Landvolk streitet mit Minister

Es geht um Gebühren und immer neue Kontrollen. Niedersachsens Christian Meyer in der Kritik

Hannover. Der Konflikt zwischen dem grünen niedersächsischen Landwirtschaftsminister Christian Meyer und dem Landvolk spitzt sich weiter zu. Nach Informationen des Hamburger Abendblattes hat es am Rande des Deutschen Bauerntages in Bad Dürkheim vor zwei Wochen ein Treffen der mehr als 80 Delegierten aus Niedersachsen gegeben. Dabei gab es Forderungen, Meyer künftig grundsätzlich nicht mehr einzuladen zu Veranstaltungen des Bauernverbandes, der in Niedersachsen immer noch Landvolk heißt. Dies wäre ein einmaliger Vorgang ausgerechnet im Agrarland Nummer eins der Bundesrepublik.

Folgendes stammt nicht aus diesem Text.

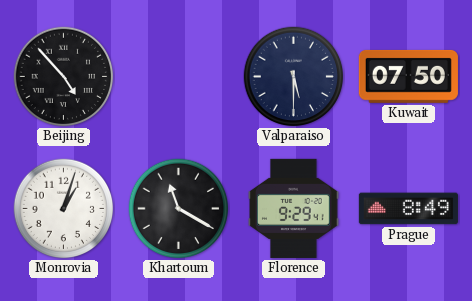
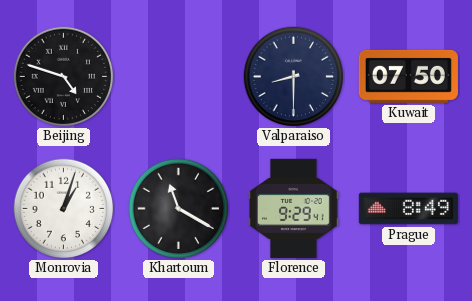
Beijing: 4:53 -> 4:48
Valparaiso: 5:30 -> 8:30
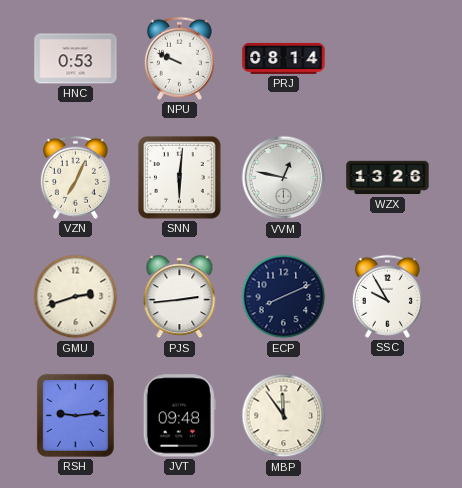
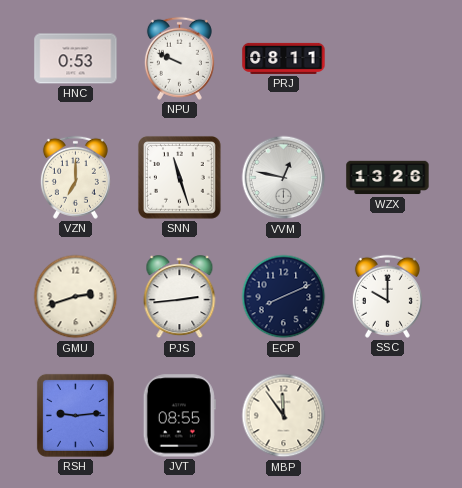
PRJ: 08:14 -> 08:11
VZN: 7:04 -> 7:00
SNN: 6:01 -> 11:27
SSC: 9:55 -> 10:00
JVT: 09:48 -> 08:55
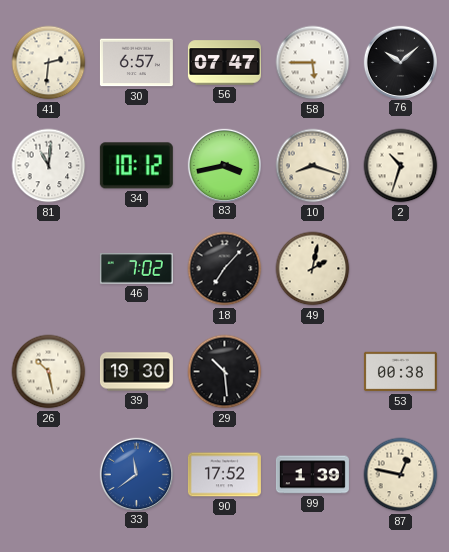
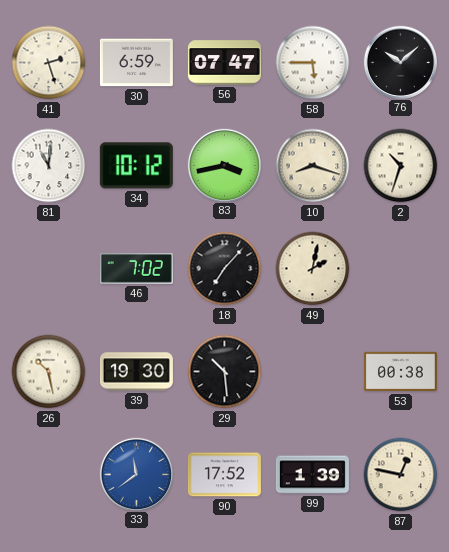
41: 2:31 -> 2:27
30: 6:57 -> 6:59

Regelmäßige gemeinsame Veranstaltungen mit dem zuständigen Minister auch auf Kreis- und Ortsebene waren in der Vergangenheit unabhängig von der Parteizugehörigkeit des Ressortchefs eine Selbstverständlichkeit gewesen. Eine Sprecherin des Landvolk-Landesverbandes in Hannover bestätigte am Mittwoch auf Anfrage das Treffen: „Das ist aber ein relativ unverbindliches Gremium.“ Es habe deswegen auch keine Abstimmung gegeben. Aber sie räumte auch ein, es sei bei der Gelegenheit „kontrovers diskutiert worden. Und ein Thema war, wie der Herr Meyer in der Öffentlichkeit ankommt.“

In der Sache sind sich die Bauern im Landvolk weitgehend einig: Christian Meyer wird wahrgenommen als jemand, der die Landwirtschaft schlecht redet, mit immer neuen Kontrollen und Gebühren den Bauern das Leben schwer macht. Vielleicht schon bei der Mitgliederversammlung des Landvolks Ende des Jahres wird sich zeigen, ob die alte Führungsspitze unter dem Präsidenten Werner Hilse noch eine Mehrheit hat für ihren Versuch, dennoch mit der rot-grünen Landesregierung und damit eben vor allem mit Minister Meyer im Gespräch zu bleiben. Oder ob sich der Flügel durchsetzt, der eine offene Konfrontation mit dem grünen Minister will. Das Landvolk organisiert nach eigenen Angaben 90 Prozent der rund 40.000 Landwirte in Niedersachsen. Vor allem im Westen und Nordwesten des Landes liegen die Betreibe mit der hohen Viehdichte, der nachgelagerten Verarbeitungsindustrie, die für die landesweit niedrigsten Arbeitslosenquoten sorgen. Aber eben auch für Negativschlagzeilen garantieren wegen Überdüngung der Felder, der Verfütterung von viel Antibiotika und Niedrigstlöhnen für Arbeiter aus Osteuropa.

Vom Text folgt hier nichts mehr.